It is practical if strain relief is present for the wire in order to reduce the load on the terminal connection of the wire with the first coupling element in terms of the pulling force acting on the wire. The wire is preferably connected to the first coupling element by means of ultrasonic welding or laser welding. This enables a robust and space-saving connection.

It has proven to be effective if the mobile device is constructed in the manner described above with a plurality of arms, in particular as a triangular robot. A practically large bending radius of the wire can thus be achieved such that the strain on the wire is reduced.

Advantageously, a method for charging an electric vehicle of the initially named type is achieved in that the charging device (in particular according to the invention) is present, in that the base is at least partially, preferably essentially completely, countersunk into the ground and the electric vehicle is positioned above the charging device, whereupon, with the cover open, the first coupling element is moved through the through-hole from a non-charging position countersunk into the ground by using the mobile device in order to guide the first coupling element to the second coupling element to occupy the charging position or to charge. According to the aforementioned advantages of the charging device or the charging system for charging an electric vehicle (which enable a robust and dirt-less charging), a robust and dirt-less charging may also be achieved with a method for charging an electric vehicle using a charging device of this type. It is to be understood that the method according to the invention may be implemented according to or similar to the features, advantages and effects already described in the context of the charging device according to the invention or a charging system with a charging device of this type, in particular as described above, or vice versa.

It is advantageous if after the positioning of the electric vehicle above the charging device the first coupling element is moved to a preset position for rough alignment according to the positioning of the electric vehicle before the cover is opened. In the preset position, the first coupling element is preferably arranged substantially vertically below the second coupling element, so that the first coupling element can be guided to the second coupling element by a vertical movement. The occupation of the charging position can thus be done in a time-efficient manner.

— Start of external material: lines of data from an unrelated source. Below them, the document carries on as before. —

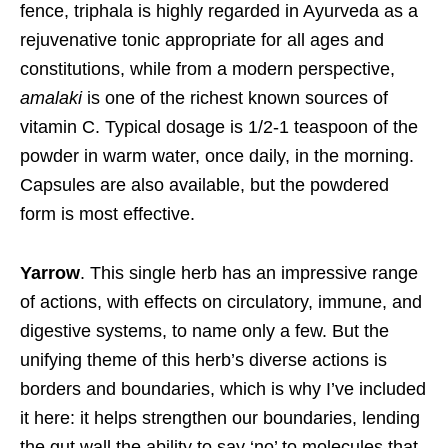
fence, triphala is highly regarded in Ayurveda as a
rejuvenative tonic appropriate for all ages and
constitutions, while from a modern perspective,
amalaki
is one of the richest known sources of
vitamin C. Typical dosage is 1/2-1 teaspoon of the
powder in warm water, once daily, in the morning.
Capsules are also available, but the powdered
form is most effective.
Yarrow
. This single herb has an impressive range
of actions, with effects on circulatory, immune, and
digestive systems, to name only a few. But the
unifying theme of this herb’s diverse actions is
borders and boundaries, which is why I’ve included
it here: it helps strengthen our boundaries, lending
the gut wall the ability to say ‘no’ to molecules that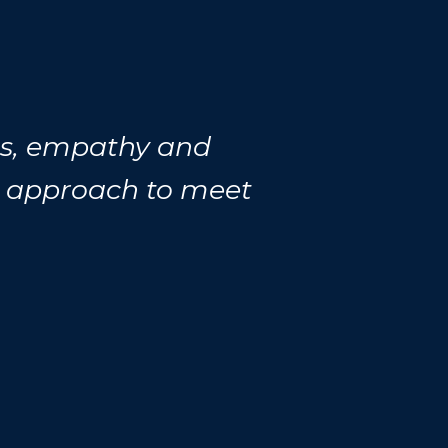
ess, empathy and
r approach to meet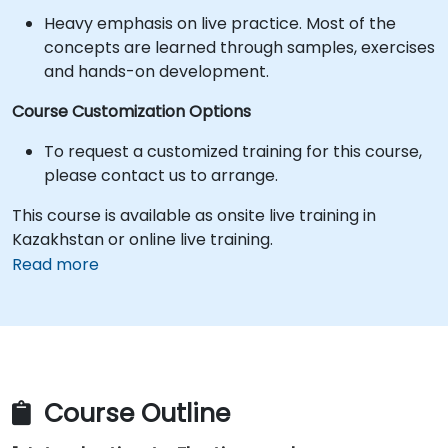
Heavy emphasis on live practice. Most of the
concepts are learned through samples, exercises
and hands-on development.
Course Customization Options
To request a customized training for this course,
please contact us to arrange.
This course is available as onsite live training in
Kazakhstan or online live training.
Read more
Course Outline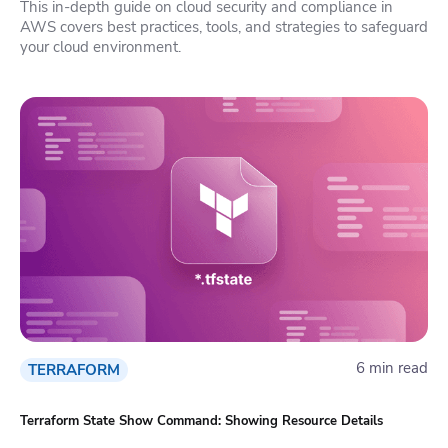
This in-depth guide on cloud security and compliance in
AWS covers best practices, tools, and strategies to safeguard
your cloud environment.
6 min read
TERRAFORM
Terraform State Show Command: Showing Resource Details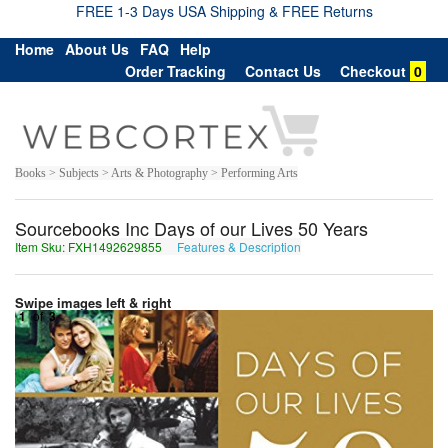
FREE 1-3 Days USA Shipping & FREE Returns
Home
About Us
FAQ
Help
Order Tracking
Contact Us
Checkout
0
Books > Subjects > Arts & Photography > Performing Arts
Sourcebooks Inc Days of our Lives 50 Years
Item Sku: FXH1492629855
Features & Description
SKU1492629855
Swipe images left & right
1
of
3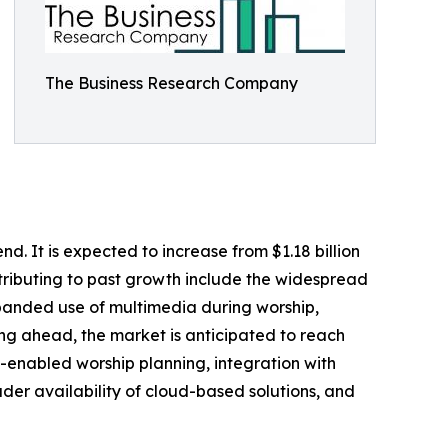
The Business Research Company
d. It is expected to increase from $1.18 billion
ntributing to past growth include the widespread
xpanded use of multimedia during worship,
king ahead, the market is anticipated to reach
AI-enabled worship planning, integration with
er availability of cloud-based solutions, and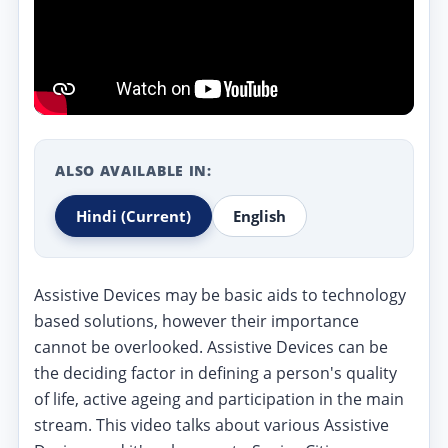
ALSO AVAILABLE IN:
Hindi
(Current)
English
Assistive Devices may be basic aids to technology
based solutions, however their importance
cannot be overlooked. Assistive Devices can be
the deciding factor in defining a person's quality
of life, active ageing and participation in the main
stream. This video talks about various Assistive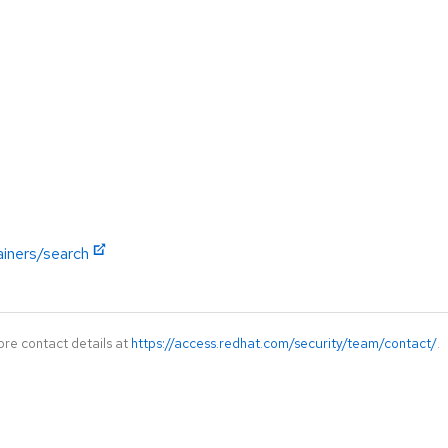
ainers/search
ore contact details at
https://access.redhat.com/security/team/contact/
.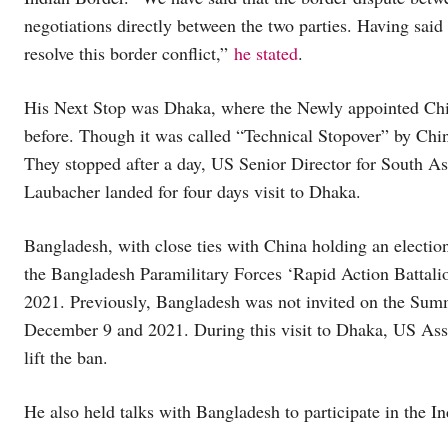
negotiations directly between the two parties. Having said
resolve this border conflict,”
he stated
.
His Next Stop was Dhaka, where the Newly appointed Chi
before. Though it was called “Technical Stopover” by China,
They stopped after a day, US Senior Director for South A
Laubacher landed for four days visit to Dhaka.
Bangladesh, with close ties with China holding an electio
the Bangladesh Paramilitary Forces ‘Rapid Action Battali
2021. Previously, Bangladesh was not invited on the Sum
December 9 and 2021. During this visit to Dhaka, US Assi
lift the ban.
He also held talks with Bangladesh to participate in the In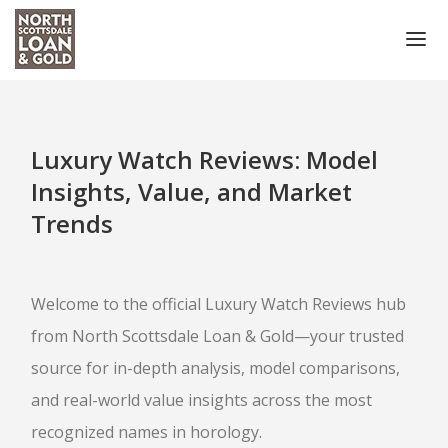
HOME
COLLATERAL ACCEPTED
Luxury Watch Reviews: Model
NOTARY PUBLIC SCOTTSDALE
Insights, Value, and Market
Trends
PRECIOUS METALS
COIN BUYER
Welcome to the official Luxury Watch Reviews hub
SELL GOLD COINS
from North Scottsdale Loan & Gold—your trusted
PAWN COINS
source for in-depth analysis, model comparisons,
GOLD
and real-world value insights across the most
recognized names in horology.
GOLD BUYER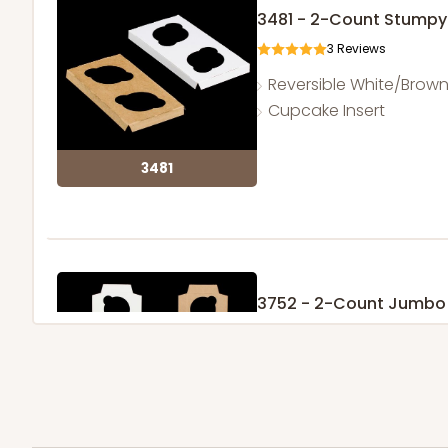
3481 - 2-Count Stumpy
3
Reviews
Reversible White/Brow
Cupcake Insert
3481
3752 - 2-Count Jumbo
1
Review
Reversible White/Brow
Cupcake Holder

Some exposed engines, or preferably all contemplated engines, should be encapsulated to be waterproof. For this purpose, a jacket with plastic may be provided separately. The plastic may be attached or coated by extrusion coating. The plastic(s) are typically resin or silicone. The same principle applies similarly for electronic components.

The charging device may as such be arranged in the ground or in general in the ground. However, it is possible and preferred if the charging device is suspended in a freely suspended, possibly also spring-mounted manner in a load handling device, such as a concrete loop or the like. As a result, the load is minimized when driven open, especially if the cover is mounted in the manner of a spring means.

Drawings

Additional features, advantages and effects result from the exemplary embodiments described below. In the drawings to which reference is made:

fig. 1 shows a schematic view of a charging device, wherein a first coupling element is guided through a through-hole when the through-hole is open;

fig. 2 shows a schematic view of the charging device of fig. 1 in section;

fig. 3 to 10 are sequence diagrams showing a charging operation using the charging device of fig. 1;

fig. 11 shows a schematic view of the first coupling element and the second coupling element in cross section;

fig. 12 shows a schematic view of the first coupling element of fig. 11 in cross section;

fig. 13 shows a schematic view in section of a detail of the second coupling element of fig. 11;

fig. 14 shows a schematic view of the first coupling element and the second coupling element of fig. 11 in a contacted state;

FIG. 15 shows a schematic diagram of an enlarged detail of FIG. 14;

fig. 16 to 19 show schematic views of further embodiments of the charging device.

Detailed Description

Fig. 1 shows a schematic diagram of a charging device 1 for charging an electric vehicle, wherein the charging device 1 comprises a first coupling element 2, which first coupling element 2 can be connected to a second coupling element 3 arranged on the electric vehicle in order to produce an electrical connection. The charging device 1 comprises a base 4 which can be at least partially, preferably completely, submerged into the ground 20, said base 4 forming a hollow space or holding area in which the first coupling element 2 can be positioned in a non-charged state or in a non-charged position. The base 4 or its hollow space comprises a through hole 5 in order to guide the first coupling element 2 from the non-charging position to the charging position or the second coupling element 3 by passing the first coupling element 2 through the through hole 5. For this purpose, the first coupling element 2 is connected to the base 4 such that it can be controllably moved with the mobile device 6. The mobile device 6 is preferably likewise arranged in the hollow space of the base 4. Conveniently, a cover 7 configured as a lid is provided, with which cover 7 the through-hole 5 can be closed in order to prevent dirt from entering the hollow space or holding area in the non-charged state. In the use state of the charging device 1, in which state the charging device 1 is arranged such that it is sunk into the ground 20, it is generally provided that the through-hole 5, or the rim of the base 4 forming the through-hole 5, and/or the cover 7 is arranged substantially at the level of the ground 20 in the non-charged state. In this way, the electric vehicle can be positioned above the charging device 1, in particular the through-hole 5, for charging, in order to charge the electric vehicle from the bottom side by passing the first coupling element 2 through the through-hole 5. Space is saved if the cover 7 can be moved substantially parallel to the opening surface of the through-hole 5 to open the through-hole 5. As can be seen in fig. 1, the mobile device 6 may be formed by a parallel motion mechanism. For this purpose, the mobile device 6 preferably comprises a plurality of arms 8 individually controllable to each other, said arms 8 being hingedly attached to the first coupling element 2 at spaced apart contact points of the first coupling element 2. The first coupling element 2 can thus be moved by displacing the contact point using the arm 8.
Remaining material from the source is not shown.